Leaving the images aside, transcribe all the data below exactly.

Start of Block

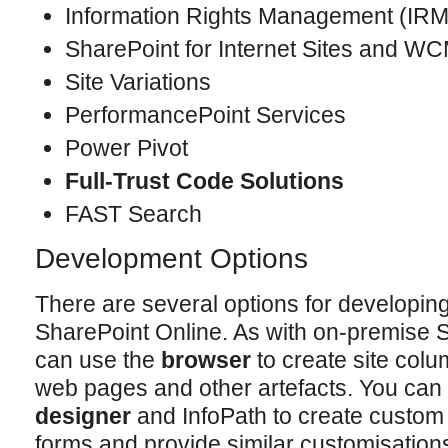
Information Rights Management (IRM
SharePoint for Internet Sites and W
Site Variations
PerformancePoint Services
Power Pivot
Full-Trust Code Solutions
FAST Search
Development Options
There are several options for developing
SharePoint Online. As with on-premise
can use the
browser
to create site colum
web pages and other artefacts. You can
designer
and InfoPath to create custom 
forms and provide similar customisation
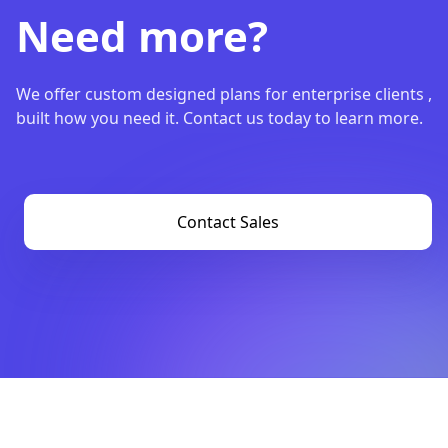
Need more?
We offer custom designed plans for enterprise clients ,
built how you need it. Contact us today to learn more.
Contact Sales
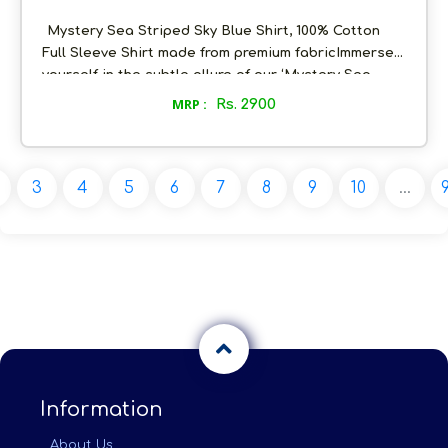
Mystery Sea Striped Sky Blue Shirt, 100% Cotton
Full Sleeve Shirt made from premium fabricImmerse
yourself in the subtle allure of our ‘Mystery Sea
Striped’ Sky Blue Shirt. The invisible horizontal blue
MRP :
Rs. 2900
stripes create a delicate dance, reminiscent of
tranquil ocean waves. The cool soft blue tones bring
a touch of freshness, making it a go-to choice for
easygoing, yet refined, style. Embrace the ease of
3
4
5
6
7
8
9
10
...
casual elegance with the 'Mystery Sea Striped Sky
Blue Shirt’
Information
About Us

End of Block

Answer section
Information Rights Management (IRM
SharePoint for Internet Sites and W
Site Variations
PerformancePoint Services
Power Pivot
Full-Trust Code Solutions
FAST Search
Development Options
There are several options for developing
SharePoint Online. As with on-premise
can use the
browser
to create site colum
web pages and other artefacts. You can
designer
and InfoPath to create custom 
forms and provide similar customisation
Need more?
We offer custom designed plans for enterprise clients ,
built how you need it. Contact us today to learn more.
Contact Sales
Mystery Sea Striped Sky Blue Shirt, 100% Cotton
Full Sleeve Shirt made from premium fabricImmerse
yourself in the subtle allure of our ‘Mystery Sea
Striped’ Sky Blue Shirt. The invisible horizontal blue
MRP :
Rs. 2900
stripes create a delicate dance, reminiscent of
tranquil ocean waves. The cool soft blue tones bring
a touch of freshness, making it a go-to choice for
easygoing, yet refined, style. Embrace the ease of
3
4
5
6
7
8
9
10
...
casual elegance with the 'Mystery Sea Striped Sky
Blue Shirt’
Information
About Us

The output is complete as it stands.